*** Block opens ***
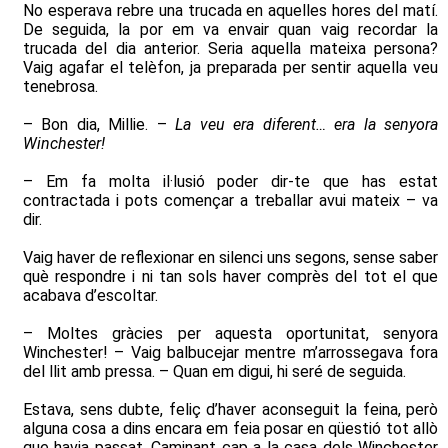
No esperava rebre una trucada en aquelles hores del matí.
De seguida, la por em va envair quan vaig recordar la
trucada del dia anterior. Seria aquella mateixa persona?
Vaig agafar el telèfon, ja preparada per sentir aquella veu
tenebrosa.
– Bon dia, Millie. –
La veu era diferent… era la senyora
Winchester!
– Em fa molta il·lusió poder dir-te que has estat
contractada i pots començar a treballar avui mateix – va
dir.
Vaig haver de reflexionar en silenci uns segons, sense saber
què respondre i ni tan sols haver comprès del tot el que
acabava d’escoltar.
– Moltes gràcies per aquesta oportunitat, senyora
Winchester! – Vaig balbucejar mentre m’arrossegava fora
del llit amb pressa. – Quan em digui, hi seré de seguida.
Estava, sens dubte, feliç d’haver aconseguit la feina, però
alguna cosa a dins encara em feia posar en qüestió tot allò
que havia passat. Caminant cap a la casa dels Winchester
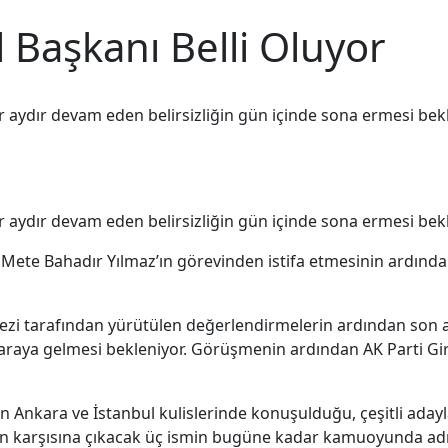
l Başkanı Belli Oluyor
ir aydır devam eden belirsizliğin gün içinde sona ermesi bekl
ir aydır devam eden belirsizliğin gün içinde sona ermesi bekl
Mete Bahadır Yılmaz’ın görevinden istifa etmesinin ardından
rkezi tarafından yürütülen değerlendirmelerin ardından son 
 araya gelmesi bekleniyor. Görüşmenin ardından AK Parti Gir
kara ve İstanbul kulislerinde konuşulduğu, çeşitli adayları
 karşısına çıkacak üç ismin bugüne kadar kamuoyunda ad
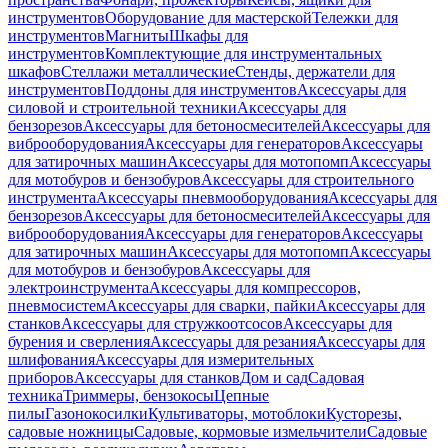
инструментов
Оборудование для мастерской
Тележки для
инструментов
Магниты
Шкафы для
инструментов
Комплектующие для инструментальных
шкафов
Стеллажи металлические
Стенды, держатели для
инструментов
Поддоны для инструментов
Аксессуары для
силовой и строительной техники
Аксессуары для
бензорезов
Аксессуары для бетоносмесителей
Аксессуары для
виброоборудования
Аксессуары для генераторов
Аксессуары
для затирочных машин
Аксессуары для мотопомп
Аксессуары
для мотобуров и бензобуров
Аксессуары для строительного
инструмента
Аксессуары пневмооборудования
Аксессуары для
бензорезов
Аксессуары для бетоносмесителей
Аксессуары для
виброоборудования
Аксессуары для генераторов
Аксессуары
для затирочных машин
Аксессуары для мотопомп
Аксессуары
для мотобуров и бензобуров
Аксессуары для
электроинструмента
Аксессуары для компрессоров,
пневмосистем
Аксессуары для сварки, пайки
Аксессуары для
станков
Аксессуары для стружкоотсосов
Аксессуары для
бурения и сверления
Аксессуары для резания
Аксессуары для
шлифования
Аксессуары для измерительных
приборов
Аксессуары для станков
Дом и сад
Садовая
техника
Триммеры, бензокосы
Цепные
пилы
Газонокосилки
Культиваторы, мотоблоки
Кусторезы,
садовые ножницы
Садовые, кормовые измельчители
Садовые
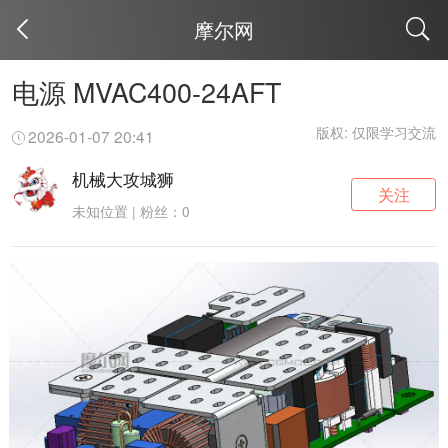
摩尔网
取消
电源 MVAC400-24AFT
版权: 仅限学习交流
2026-01-07 20:41
机械大攻城狮
关注
未知位置 | 粉丝：0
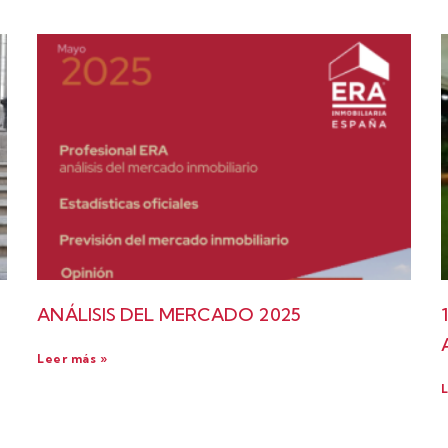
ANÁLISIS DEL MERCADO 2025
Leer más »
L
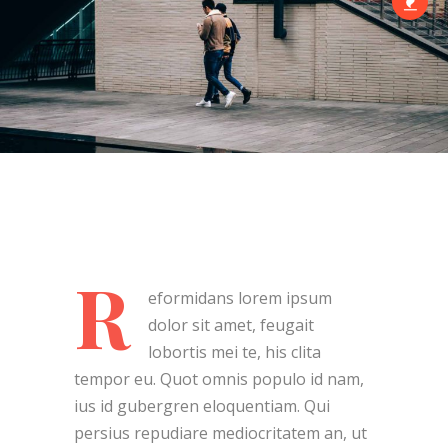
R
eformidans lorem ipsum
dolor sit amet, feugait
lobortis mei te, his clita
tempor eu. Quot omnis populo id nam,
ius id gubergren eloquentiam. Qui
persius repudiare mediocritatem an, ut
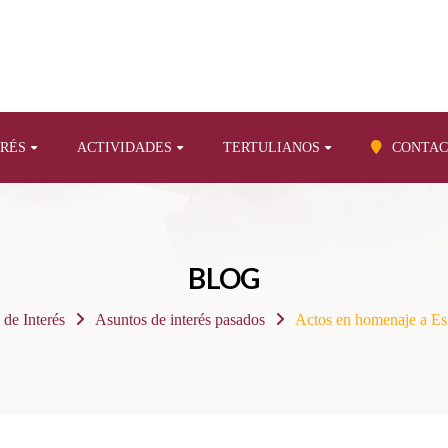
ERÉS
ACTIVIDADES
TERTULIANOS
CONTAC
BLOG
 de Interés
Asuntos de interés pasados
Actos en homenaje a Es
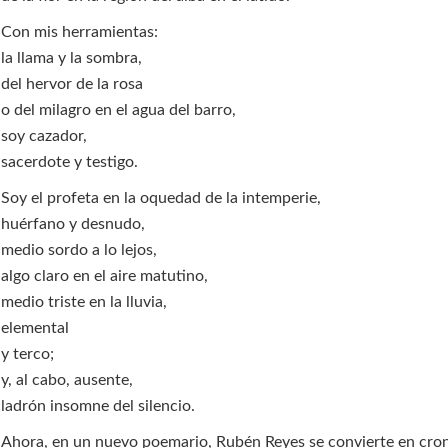
Con mis herramientas:
la llama y la sombra,
del hervor de la rosa
o del milagro en el agua del barro,
soy cazador,
sacerdote y testigo.
Soy el profeta en la oquedad de la intemperie,
huérfano y desnudo,
medio sordo a lo lejos,
algo claro en el aire matutino,
medio triste en la lluvia,
elemental
y terco;
y, al cabo, ausente,
ladrón insomne del silencio.
Ahora, en un nuevo poemario, Rubén Reyes se convierte en cron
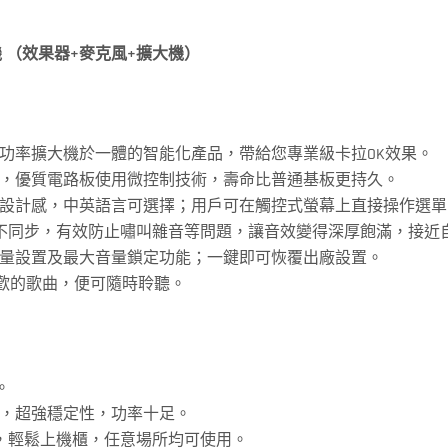
機
（
效果器+麥克風+擴大機
）
功率擴大機於一體的智能化產品，帶給您專業級卡拉OK效果。
，優質電路板使用微控制技術，壽命比普通基板更持久。
設計感，中英語言可選擇；用戶可在觸控式螢幕上直接操作選單
不同步，有效防止嘯叫雜音等問題，讓音效變得深厚飽滿，接近
量設置及最大音量鎖定功能；一鍵即可恢覆出廠設置。
喜歡的歌曲，便可隨時聆聽。
。
，超強穩定性，功率十足。
用，輕鬆上機櫃，任意場所均可使用。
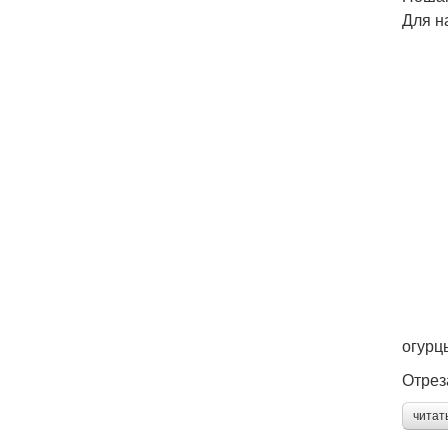
Для н
огурц
Отрез
читат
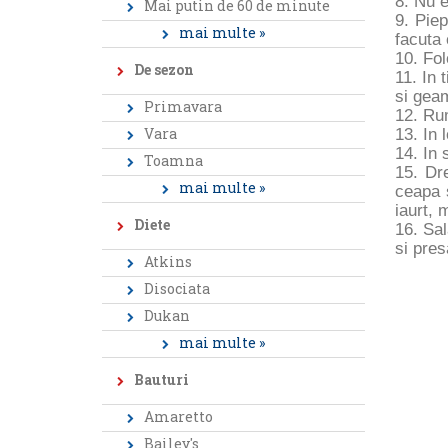
8. Nu e
Mai putin de 60 de minute
9. Piep
mai multe »
facuta 
10. Fol
De sezon
11. In 
si gea
Primavara
12. Rum
Vara
13. In 
14. In 
Toamna
15. Dre
mai multe »
ceapa 
iaurt, 
Diete
16. Sal
si pres
Atkins
Disociata
Dukan
mai multe »
Bauturi
Amaretto
Bailey's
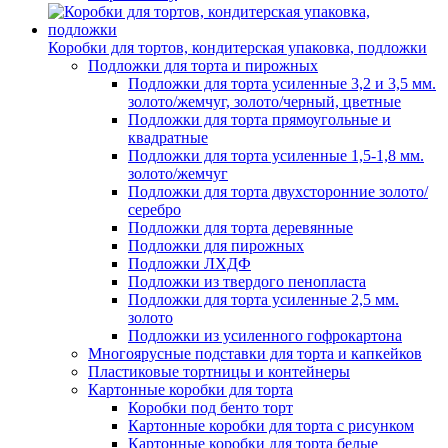
Коробки для тортов, кондитерская упаковка, подложки
Подложки для торта и пирожных
Подложки для торта усиленные 3,2 и 3,5 мм.
золото/жемчуг, золото/черный, цветные
Подложки для торта прямоугольные и
квадратные
Подложки для торта усиленные 1,5-1,8 мм.
золото/жемчуг
Подложки для торта двухсторонние золото/
серебро
Подложки для торта деревянные
Подложки для пирожных
Подложки ЛХДФ
Подложки из твердого пенопласта
Подложки для торта усиленные 2,5 мм.
золото
Подложки из усиленного гофрокартона
Многоярусные подставки для торта и капкейков
Пластиковые тортницы и контейнеры
Картонные коробки для торта
Коробки под бенто торт
Картонные коробки для торта с рисунком
Картонные коробки для торта белые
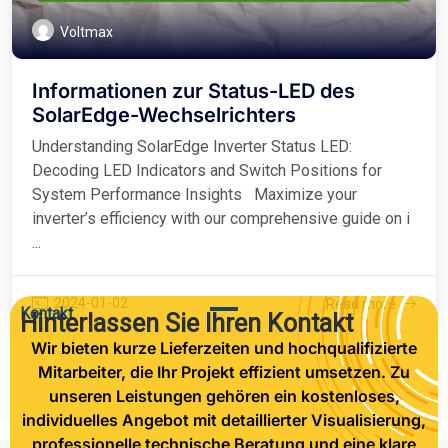
Voltmax
Informationen zur Status-LED des
SolarEdge-Wechselrichters
Understanding SolarEdge Inverter Status LED:
Decoding LED Indicators and Switch Positions for
System Performance Insights Maximize your
inverter’s efficiency with our comprehensive guide on i
...
2024-01-02
Read more
Kontakt
Hinterlassen Sie Ihren Kontakt
Wir bieten kurze Lieferzeiten und hochqualifizierte
Mitarbeiter, die Ihr Projekt effizient umsetzen. Zu
unseren Leistungen gehören ein kostenloses,
individuelles Angebot mit detaillierter Visualisierung,
professionelle technische Beratung und eine klare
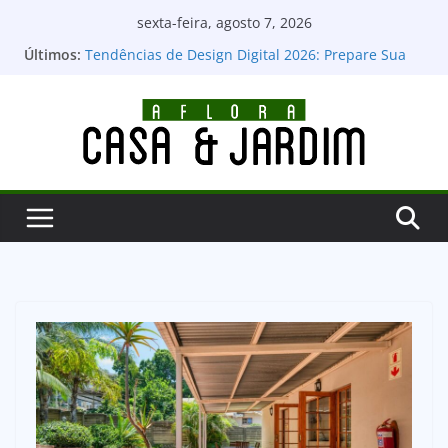
Pular
sexta-feira, agosto 7, 2026
para
Últimos:
Tendências de Design Digital 2026: Prepare Sua
o
Marca para o Futuro e Domine o Mercado
Portfólio de Design: O Guia Definitivo para
conteúdo
Montar, Publicar e Conquistar Clientes
Psicologia das Cores no Design: Guia Definitivo
para Transmitir Emoções e Conectar
Design UX e UI para Apps: Desvendando as
Diferenças e o Poder para o Sucesso Digital
O Guia Essencial: Como Escolher a Tipografia
Certa para Sua Marca e Deixar um Legado Visual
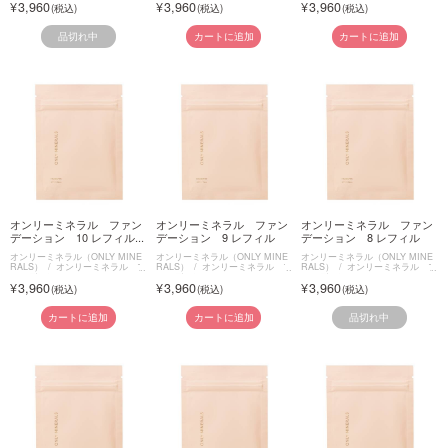
3,960
3,960
3,960
品切れ中
カートに追加
カートに追加
オンリーミネラル ファン
オンリーミネラル ファン
オンリーミネラル ファン
デーション 10 レフィル...
デーション 9 レフィル
デーション 8 レフィル
オンリーミネラル（ONLY MINE
オンリーミネラル（ONLY MINE
オンリーミネラル（ONLY MINE
RALS）
オンリーミネラル フ
RALS）
オンリーミネラル フ
RALS）
オンリーミネラル フ
ァンデーション
ァンデーション
ァンデーション
3,960
3,960
3,960
品切れ中
カートに追加
カートに追加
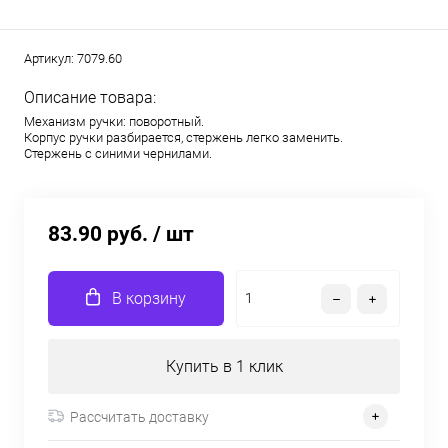
Артикул:
7079.60
Описание товара:
Механизм ручки: поворотный.
Корпус ручки разбирается, стержень легко заменить.
Стержень с синими чернилами.
83.90 руб.
/ шт
В корзину
Купить в 1 клик
Рассчитать доставку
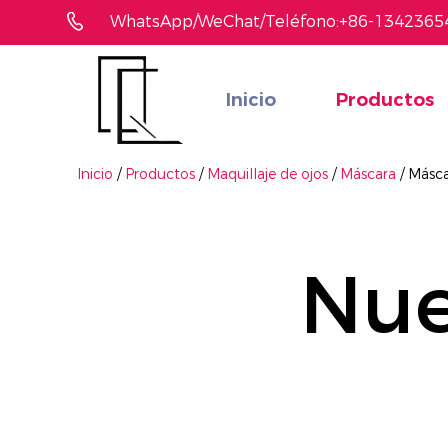
WhatsApp/WeChat/Teléfono:+86-1342365
Inicio
Productos
¿No ha encontrado el producto que le gusta?
Le ayudaremos a encontrar el adecuado rápidamente
Inicio
/
Productos
/
Maquillaje de ojos
/
Máscara
/
Másca
Nue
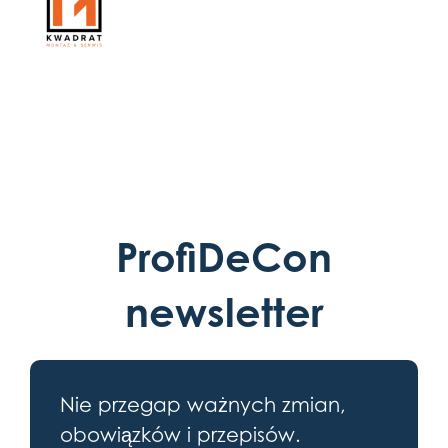
ProfiDeCon
newsletter
Nie przegap ważnych zmian,
obowiązków i przepisów.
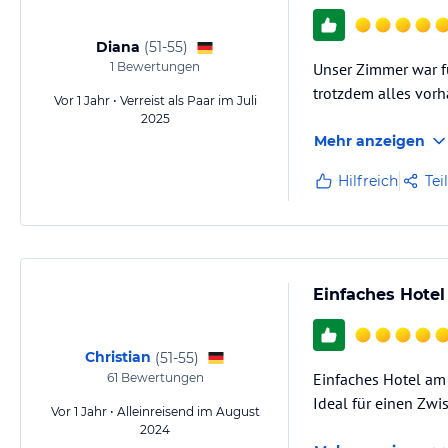
Diana
(
51-55
)
1
Bewertungen
Unser Zimmer war fü
trotzdem alles vorh
Vor 1 Jahr • Verreist als Paar im Juli
2025
Mehr anzeigen
Hilfreich
Tei
Einfaches Hotel
Christian
(
51-55
)
Einfaches Hotel am 
61
Bewertungen
Ideal für einen Zwi
Vor 1 Jahr • Alleinreisend im August
2024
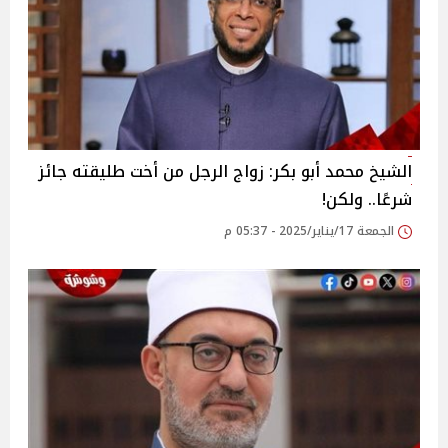
الشيخ محمد أبو بكر: زواج الرجل من أخت طليقته جائز
شرعًا.. ولكن!
الجمعة 17/يناير/2025 - 05:37 م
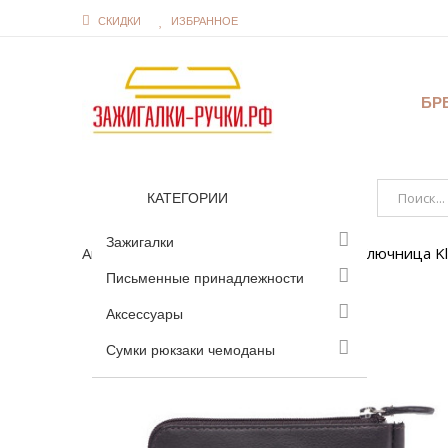
СКИДКИ
ИЗБРАННОЕ
БР
КАТЕГОРИИ
Зажигалки
Аксессуары
Ключницы брелоки
Ключница Kl
Письменные принадлежности
Аксессуары
Сумки рюкзаки чемоданы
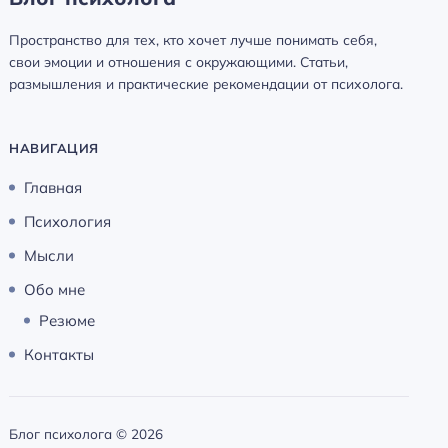
Пространство для тех, кто хочет лучше понимать себя,
свои эмоции и отношения с окружающими. Статьи,
размышления и практические рекомендации от психолога.
НАВИГАЦИЯ
Главная
Психология
Мысли
Обо мне
Резюме
Контакты
Блог психолога ©
2026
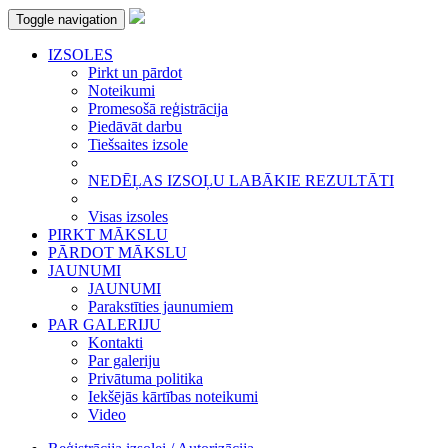
Toggle navigation
IZSOLES
Pirkt un pārdot
Noteikumi
Promesošā reģistrācija
Piedāvāt darbu
Tiešsaites izsole
NEDĒĻAS IZSOĻU LABĀKIE REZULTĀTI
Visas izsoles
PIRKT MĀKSLU
PĀRDOT MĀKSLU
JAUNUMI
JAUNUMI
Parakstīties jaunumiem
PAR GALERIJU
Kontakti
Par galeriju
Privātuma politika
Iekšējās kārtības noteikumi
Video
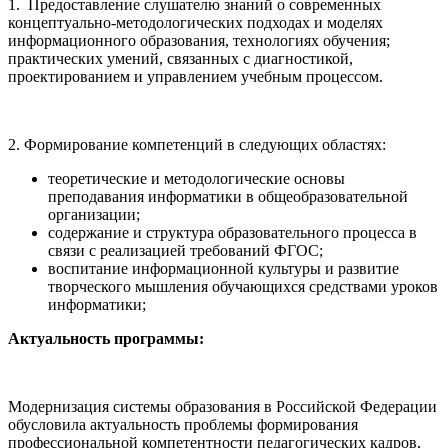
1. Предоставление слушателю знаний о современных
концептуально-методологических подходах и моделях
информационного образования, технологиях обучения;
практических умений, связанных с диагностикой,
проектированием и управлением учебным процессом.
2. Формирование компетенций в следующих областях:
теоретические и методологические основы
преподавания информатики в общеобразовательной
организации;
содержание и структура образовательного процесса в
связи с реализацией требований ФГОС;
воспитание информационной культуры и развитие
творческого мышления обучающихся средствами уроков
информатики;
Актуальность программы:
Модернизация системы образования в Российской Федерации
обусловила актуальность проблемы формирования
профессиональной компетентности педагогических кадров,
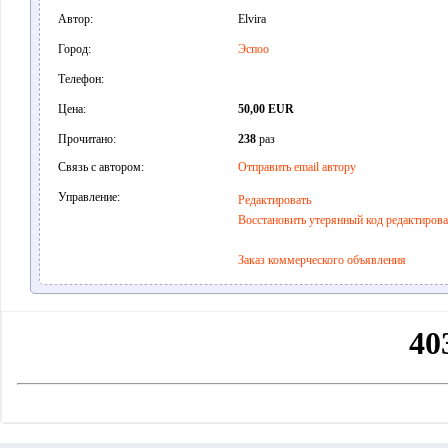
Автор:
Elvira
Город:
Эспоо
Телефон:
Цена:
50,00 EUR
Прочитано:
238
раз
Связь с автором:
Отправить email автору
Управление:
Редактировать
Восстановить утерянный код редактиров
Заказ коммерческого объявления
*** Block closes ***
In the listing above, which lines include the string "информатики"? Return every one of them.

- [Result]:
преподавания информатики в общеобразовательной
информатики;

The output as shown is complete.